* _ASSIGNED TASK_
Each entry below must be given again word for word, with no pictures.

* _EXERCISE INPUT_
****************************************
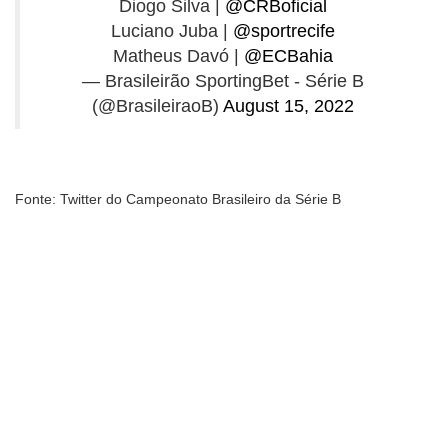
Diogo Silva |
@CRBoficial
Luciano Juba |
@sportrecife
Matheus Davó |
@ECBahia
— Brasileirão SportingBet - Série B
(@BrasileiraoB)
August 15, 2022
Fonte: Twitter do Campeonato Brasileiro da Série B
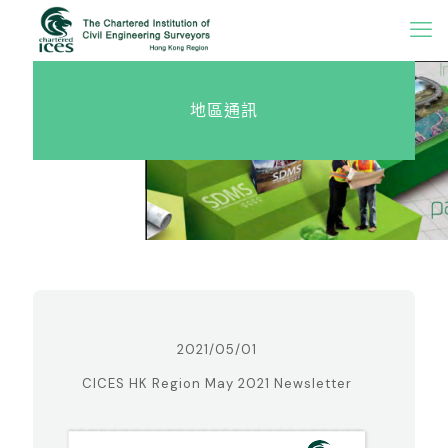
地區通訊
2021/05/01
CICES HK Region May 2021 Newsletter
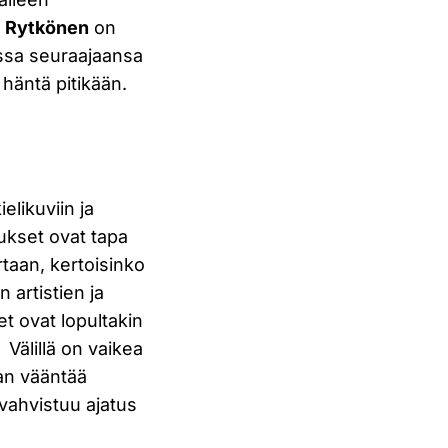
”
Rytkönen
on
essa seuraajaansa
häntä pitikään.
elikuviin ja
ukset ovat tapa
rtaan, kertoisinko
 artistien ja
t ovat lopultakin
Välillä on vaikea
an vääntää
vahvistuu ajatus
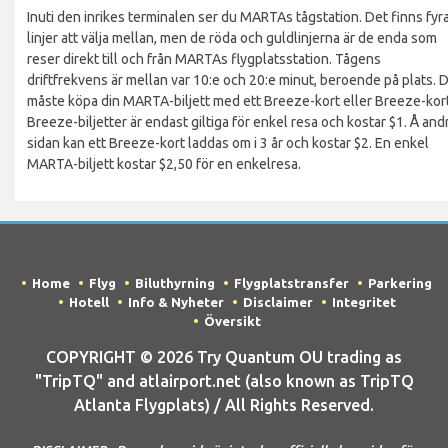
Inuti den inrikes terminalen ser du MARTAs tågstation. Det finns fyr
linjer att välja mellan, men de röda och guldlinjerna är de enda som
reser direkt till och från MARTAs flygplatsstation. Tågens
driftfrekvens är mellan var 10:e och 20:e minut, beroende på plats. 
måste köpa din MARTA-biljett med ett Breeze-kort eller Breeze-kort
Breeze-biljetter är endast giltiga för enkel resa och kostar $1. Å and
sidan kan ett Breeze-kort laddas om i 3 år och kostar $2. En enkel
MARTA-biljett kostar $2,50 för en enkelresa.
Home
Flyg
Biluthyrning
Flygplatstransfer
Parkering
Hotell
Info & Nyheter
Disclaimer
Integritet
Översikt
COPYRIGHT © 2026 Try Quantum OU trading as
"TripTQ" and atlairport.net (also known as TripTQ
Atlanta Flygplats) / All Rights Reserved.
****************************************
* _COMPLETED EXERCISE_
Diogo Silva |
@CRBoficial
Luciano Juba |
@sportrecife
Matheus Davó |
@ECBahia
— Brasileirão SportingBet - Série B
(@BrasileiraoB)
August 15, 2022
Fonte: Twitter do Campeonato Brasileiro da Série B
地區通訊
2021/05/01
CICES HK Region May 2021 Newsletter
”
Rytkönen
on
essa seuraajaansa
häntä pitikään.
elikuviin ja
ukset ovat tapa
rtaan, kertoisinko
 artistien ja
t ovat lopultakin
Välillä on vaikea
an vääntää
vahvistuu ajatus
Inuti den inrikes terminalen ser du MARTAs tågstation. Det finns fyr
linjer att välja mellan, men de röda och guldlinjerna är de enda som
reser direkt till och från MARTAs flygplatsstation. Tågens
driftfrekvens är mellan var 10:e och 20:e minut, beroende på plats. 
måste köpa din MARTA-biljett med ett Breeze-kort eller Breeze-kort
Breeze-biljetter är endast giltiga för enkel resa och kostar $1. Å and
sidan kan ett Breeze-kort laddas om i 3 år och kostar $2. En enkel
MARTA-biljett kostar $2,50 för en enkelresa.
Home
Flyg
Biluthyrning
Flygplatstransfer
Parkering
Hotell
Info & Nyheter
Disclaimer
Integritet
Översikt
COPYRIGHT © 2026 Try Quantum OU trading as
"TripTQ" and atlairport.net (also known as TripTQ
Atlanta Flygplats) / All Rights Reserved.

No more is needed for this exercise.